Panelist Sanjay Kaul, MD, of Cedars-Sinai in Los Angeles said, “Dual-antiplatelet therapy's intended target is thrombotic endpoint and you used target vessel revascularization [as the primary endpoint] and that is not the intended target of dual-antiplatelet therapy.” Kaul asked Gwon why TVR was chosen as the primary composite endpoint.

“You are quite right that this study is underpowered to test hard endpoints that we are really interested in—MI, cardiac death, among others,” said Gwon. However, he noted the several different trials comparing the shorter and longer duration of DAPT. “We know we need a larger number of patients to test this … so we can label this as hypothesis generating rather than answering a question.”

"In a noninferior trial, the challenge is always how to define margins and we fix the margins to have an absolute risk margin or a relative risk margin,” said Kaul. He noted that there has been controversy as to whether you fix the margin as a relative or absolute risk because if you fixed the margin as a relative margin you may fail to meet the primary endpoint.
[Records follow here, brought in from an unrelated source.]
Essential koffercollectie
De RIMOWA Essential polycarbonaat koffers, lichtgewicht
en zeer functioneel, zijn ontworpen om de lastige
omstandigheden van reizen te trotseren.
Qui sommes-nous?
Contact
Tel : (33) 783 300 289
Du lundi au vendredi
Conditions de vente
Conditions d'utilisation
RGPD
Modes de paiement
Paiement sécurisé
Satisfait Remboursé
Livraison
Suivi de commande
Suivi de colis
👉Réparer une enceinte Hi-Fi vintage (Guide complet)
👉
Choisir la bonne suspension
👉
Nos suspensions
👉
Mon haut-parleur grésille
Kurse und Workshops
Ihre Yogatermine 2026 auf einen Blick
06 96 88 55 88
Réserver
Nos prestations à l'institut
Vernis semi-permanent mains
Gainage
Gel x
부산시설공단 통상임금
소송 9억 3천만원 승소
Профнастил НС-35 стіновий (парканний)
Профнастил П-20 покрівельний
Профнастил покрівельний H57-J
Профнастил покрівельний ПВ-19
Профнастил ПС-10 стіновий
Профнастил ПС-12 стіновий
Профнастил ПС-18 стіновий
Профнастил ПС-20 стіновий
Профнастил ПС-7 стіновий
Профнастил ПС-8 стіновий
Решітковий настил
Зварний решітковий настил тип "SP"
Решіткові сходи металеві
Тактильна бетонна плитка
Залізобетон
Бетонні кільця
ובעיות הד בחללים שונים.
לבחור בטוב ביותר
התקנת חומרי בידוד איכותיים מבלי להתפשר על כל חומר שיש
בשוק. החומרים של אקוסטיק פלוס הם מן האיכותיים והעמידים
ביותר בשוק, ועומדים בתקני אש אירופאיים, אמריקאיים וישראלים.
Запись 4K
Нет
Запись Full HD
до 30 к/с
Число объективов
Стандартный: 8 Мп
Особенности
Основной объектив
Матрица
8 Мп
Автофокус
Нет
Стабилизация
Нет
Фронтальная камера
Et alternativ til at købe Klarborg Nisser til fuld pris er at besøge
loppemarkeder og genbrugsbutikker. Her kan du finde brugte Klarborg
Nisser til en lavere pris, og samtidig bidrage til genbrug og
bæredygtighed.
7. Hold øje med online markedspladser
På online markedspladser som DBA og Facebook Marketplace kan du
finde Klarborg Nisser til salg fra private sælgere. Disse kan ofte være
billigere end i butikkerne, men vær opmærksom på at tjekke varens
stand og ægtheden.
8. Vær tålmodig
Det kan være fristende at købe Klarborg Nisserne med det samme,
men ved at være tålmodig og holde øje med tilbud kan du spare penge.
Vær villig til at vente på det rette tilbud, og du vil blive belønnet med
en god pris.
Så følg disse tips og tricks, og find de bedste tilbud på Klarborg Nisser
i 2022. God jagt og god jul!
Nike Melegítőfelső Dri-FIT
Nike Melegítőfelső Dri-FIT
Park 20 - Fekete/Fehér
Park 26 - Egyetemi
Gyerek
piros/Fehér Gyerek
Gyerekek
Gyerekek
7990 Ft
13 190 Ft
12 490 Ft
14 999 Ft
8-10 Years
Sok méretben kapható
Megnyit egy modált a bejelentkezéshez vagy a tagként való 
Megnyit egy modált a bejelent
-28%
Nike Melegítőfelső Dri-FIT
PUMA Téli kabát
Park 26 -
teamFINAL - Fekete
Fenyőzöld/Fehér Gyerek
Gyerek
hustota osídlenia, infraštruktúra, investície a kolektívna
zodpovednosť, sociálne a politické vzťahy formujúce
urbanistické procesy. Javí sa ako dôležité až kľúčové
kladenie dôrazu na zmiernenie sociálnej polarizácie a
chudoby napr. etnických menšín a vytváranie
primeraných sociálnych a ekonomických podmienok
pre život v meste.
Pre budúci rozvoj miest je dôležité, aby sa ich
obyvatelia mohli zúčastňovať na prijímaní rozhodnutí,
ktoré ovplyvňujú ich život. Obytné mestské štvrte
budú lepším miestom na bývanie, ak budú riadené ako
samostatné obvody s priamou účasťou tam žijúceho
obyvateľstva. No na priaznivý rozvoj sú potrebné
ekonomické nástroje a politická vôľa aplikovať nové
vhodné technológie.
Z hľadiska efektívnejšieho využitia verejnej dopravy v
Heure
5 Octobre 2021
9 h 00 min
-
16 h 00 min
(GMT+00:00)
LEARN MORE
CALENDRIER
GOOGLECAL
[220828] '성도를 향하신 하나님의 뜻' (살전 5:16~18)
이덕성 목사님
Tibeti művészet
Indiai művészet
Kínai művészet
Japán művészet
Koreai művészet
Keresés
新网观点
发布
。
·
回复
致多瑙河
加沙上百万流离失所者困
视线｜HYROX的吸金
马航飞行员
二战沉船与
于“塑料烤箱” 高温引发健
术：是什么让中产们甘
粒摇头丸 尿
Because the EXCELLENT trial was fixed to an absolute risk margin, the primary endpoint was met, said Kaul. “Given these issues, I think it’s not possible to draw any definitive conclusions from this study.”

Gwon concluded that the take home message of the study is at least in low-risk patients, maybe in a few years, "clopidogrel can be safely discontinued at about six months, especially for patients at a high risk of bleeding.”